YOUR TASK:
For the word "State", count the lines of the data that include it and give only the total.

━━━ ENTRIES SHOWN

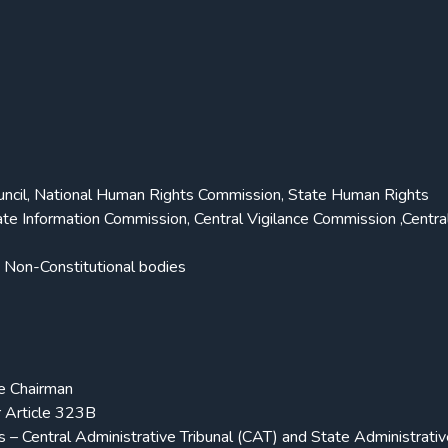
ncil, National Human Rights Commission, State Human Rights
te Information Commission, Central Vigilance Commission ,Centra
e Non-Constitutional bodies
he Chairman
r Article 323B
 – Central Administrative Tribunal (CAT) and State Administrativ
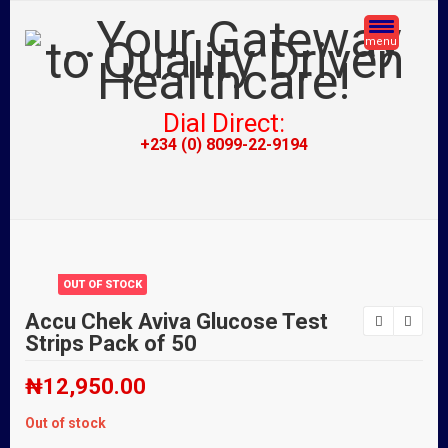
menu
Dial Direct:
+234 (0) 8099-22-9194
OUT OF STOCK
Accu Chek Aviva Glucose Test
Strips Pack of 50
₦
12,950.00
Out of stock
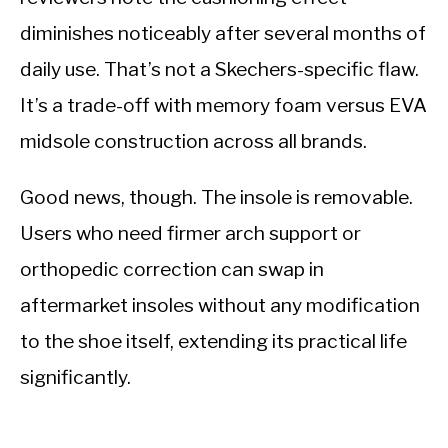
diminishes noticeably after several months of
daily use. That’s not a Skechers-specific flaw.
It’s a trade-off with memory foam versus EVA
midsole construction across all brands.
Good news, though. The insole is removable.
Users who need firmer arch support or
orthopedic correction can swap in
aftermarket insoles without any modification
to the shoe itself, extending its practical life
significantly.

━━━━━━

ANSWER SPACE:
2